### WORK TO BE COMPLETED:
Restate word for word the lines of the material below, from the line with "[Навигационное меню] (1239, 39)" to the line with "[dialog] (343, 1288)", both lines included, and no others.

### SUPPLIED RECORDS:
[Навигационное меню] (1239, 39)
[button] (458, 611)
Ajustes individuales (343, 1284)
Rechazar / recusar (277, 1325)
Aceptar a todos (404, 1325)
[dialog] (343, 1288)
==
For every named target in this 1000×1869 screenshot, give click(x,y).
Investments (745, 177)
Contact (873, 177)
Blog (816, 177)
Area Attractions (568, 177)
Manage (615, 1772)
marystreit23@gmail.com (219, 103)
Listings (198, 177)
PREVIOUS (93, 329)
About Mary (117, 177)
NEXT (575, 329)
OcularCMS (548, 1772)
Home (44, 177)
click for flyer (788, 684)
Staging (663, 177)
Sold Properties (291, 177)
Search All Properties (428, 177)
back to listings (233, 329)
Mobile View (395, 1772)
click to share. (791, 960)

### RESPONSE AREA:
[Навигационное меню] (1239, 39)
[button] (458, 611)
Ajustes individuales (343, 1284)
Rechazar / recusar (277, 1325)
Aceptar a todos (404, 1325)
[dialog] (343, 1288)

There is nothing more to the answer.